JoJo Siwa tweeted “be what you be!!!” and Cara Delevingne captioned a photo of herself in a rainbow shirt “be proud.”

Not only are some celebrities using social media to celebrate Pride, but many are using it to speak out about their sexuality and gender identity.

Halsey uses her social media platform as a way to fight against bisexual erasure. The singer received backlash on National Coming Out Day when she described herself as “out and proud” while being in a relationship with G-Eazy.

In response to the backlash, Halsey said, “bisexual people, we exist!” She used her platform as a way to speak out about the discrimination many bisexual people face as they are often labeled as ‘confused’ or ‘attention seekers.’

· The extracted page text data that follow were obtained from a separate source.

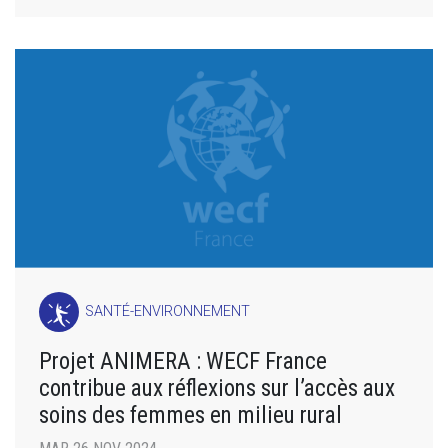
SANTÉ-ENVIRONNEMENT
Projet ANIMERA : WECF France
contribue aux réflexions sur l’accès aux
soins des femmes en milieu rural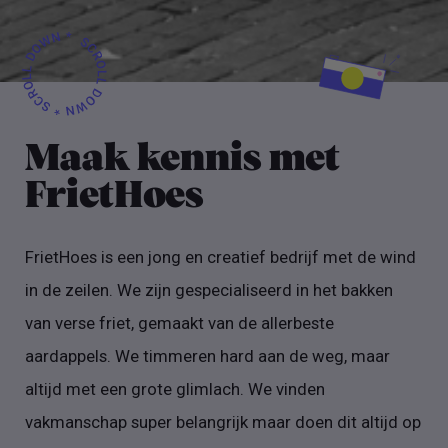
Maak kennis met
FrietHoes
FrietHoes is een jong en creatief bedrijf met de wind
in de zeilen. We zijn gespecialiseerd in het bakken
van verse friet, gemaakt van de allerbeste
aardappels. We timmeren hard aan de weg, maar
altijd met een grote glimlach. We vinden
vakmanschap super belangrijk maar doen dit altijd op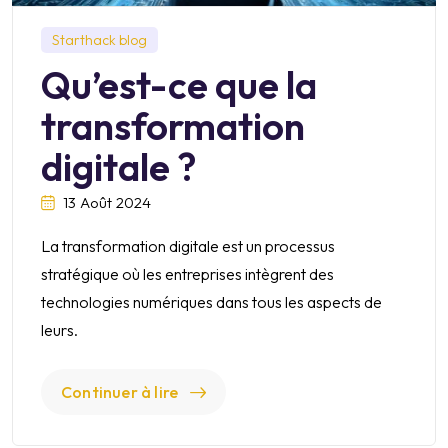
Starthack blog
Qu’est-ce que la
transformation
digitale ?
13 Août 2024
La transformation digitale est un processus
stratégique où les entreprises intègrent des
technologies numériques dans tous les aspects de
leurs.
Continuer à lire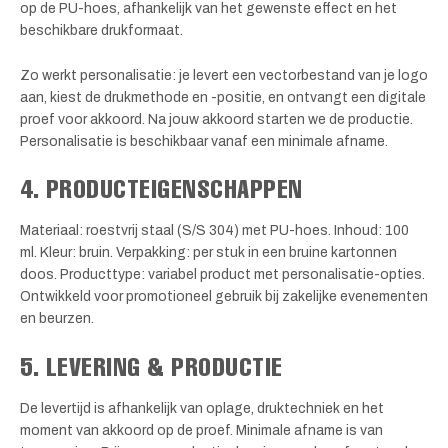
op de PU-hoes, afhankelijk van het gewenste effect en het
beschikbare drukformaat.
Zo werkt personalisatie: je levert een vectorbestand van je logo
aan, kiest de drukmethode en -positie, en ontvangt een digitale
proef voor akkoord. Na jouw akkoord starten we de productie.
Personalisatie is beschikbaar vanaf een minimale afname.
4. PRODUCTEIGENSCHAPPEN
Materiaal: roestvrij staal (S/S 304) met PU-hoes. Inhoud: 100
ml. Kleur: bruin. Verpakking: per stuk in een bruine kartonnen
doos. Producttype: variabel product met personalisatie-opties.
Ontwikkeld voor promotioneel gebruik bij zakelijke evenementen
en beurzen.
5. LEVERING & PRODUCTIE
De levertijd is afhankelijk van oplage, druktechniek en het
moment van akkoord op de proef. Minimale afname is van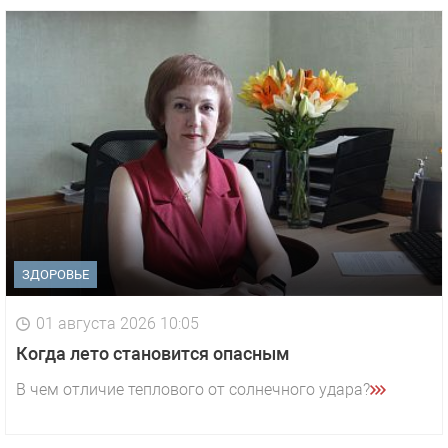
ЗДОРОВЬЕ
01 августа 2026 10:05
1 видео
СМОТРЕТЬ
Когда лето становится опасным
29 октября 2025 15:50
В чем отличие теплового от солнечного удара?
«Звезда» Метрана стала главным героем нового
видео компании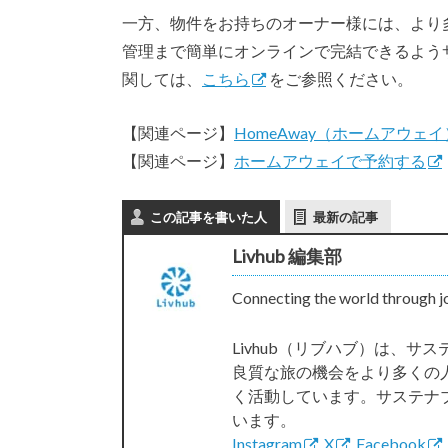
一方、物件をお持ちのオーナー様には、より
管理まで簡単にオンラインで完結できるよう
関しては、
こちら
をご参照ください。
【関連ページ】
HomeAway（ホームアウ
【関連ページ】
ホームアウェイで予約する
この記事を書いた人
最新の記事
Livhub 編集部
Connecting the world through j
Livhub（リブハブ）は、
良質な旅の機会をより多くの
く活動しています。サステナ
います。
Instagram
,
X
,
Facebook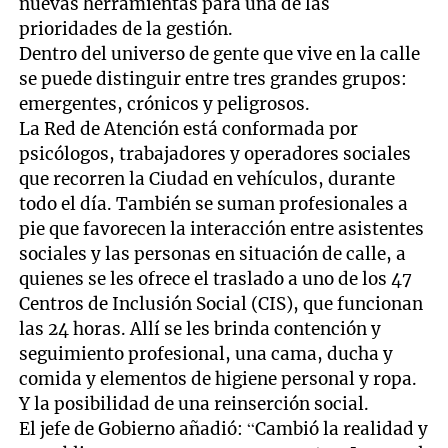
nuevas herramientas para una de las
prioridades de la gestión.
Dentro del universo de gente que vive en la calle
se puede distinguir entre tres grandes grupos:
emergentes, crónicos y peligrosos.
La Red de Atención está conformada por
psicólogos, trabajadores y operadores sociales
que recorren la Ciudad en vehículos, durante
todo el día. También se suman profesionales a
pie que favorecen la interacción entre asistentes
sociales y las personas en situación de calle, a
quienes se les ofrece el traslado a uno de los 47
Centros de Inclusión Social (CIS), que funcionan
las 24 horas. Allí se les brinda contención y
seguimiento profesional, una cama, ducha y
comida y elementos de higiene personal y ropa.
Y la posibilidad de una reinserción social.
El jefe de Gobierno añadió: “Cambió la realidad y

Demi Lovato, who announced they identify as non-binary in 2021 on Twitter and Instagram, said it took them a long time to come to terms with their identity.

On social media, they said, “in 2018 when I overdosed, I feel like the reason why that happened was because I was ignoring my truth […] I was suppressing who I am in order to please stylists, or even fans that wanted me to be the sexy, feminine pop star.”

Lovato’s story acts as a reminder that individuals with similar identities are not alone and that no one should be afraid to be themselves.

There are many other celebrities such Lady GaGa, Laverne Cox, Lil Nas X, Hayley Kiyoko, and Frank Ocean who use social media platforms to either show their allyship or to let their followers know they are not alone and that it is okay to be themselves.

While celebrities have a huge influence over their fan base, this can also act as a double-edged sword.

Many celebrities such as J.K Rowling, Drake Bell, or Tracey Morgan have been accused of posting anti-LGBTQ comments. While some of these celebrities have since apologised, their comments can be largely influential on how their fanbases think.

Additionally, many reporters and journalists use celebrities’ identities as a source of entertainment because they are so high-profile.

For example, two weeks ago, Rebel Wilson posted a photo of herself with her female partner Ramona Agruma. It was later revealed that The Sydney Morning Herald found out about Wilson’s relationship and planned to release an article about it, causing Wilson to post about her relationship first.

Wilson later tweeted, “it was a very hard situation but [I’m] trying to handle it with grace.”

Queer censorship on social media is also a huge issue.

As of December 2018, Facebook has about 15,000 moderators who have a split-second to decide which terms are appropriate and which aren’t.

While this oversight does help keep the community safe, a lot of LGBTQ+ posts have been censored by these moderators, making it harder for those in the queer community who are not celebrities to post about their lives.

Activist Greta Christina posted a picture of herself and her partner at the San Fransisco’s Dyke March, hash-tagging the post with the word ‘dyke.’ Facebook quickly banned the post for hate speech purposes after her choice of language in the hashtag.

While ‘dyke’ has been historically used as a slur for queer women, it is now known as a reclaimed word. Facebook, however, took it down for hate speech.

For a celebrities or individuals with large social followings, their censored content is easier to retrieve. A member of the queer community without such fame may not be as lucky, giving them less online freedom than an influencer.

Ultimately, while social media is a great way to build community, inclusivity, and help others gain the confidence they may be missing, it can also send the wrong message or mislead others into believing the wrong ideas.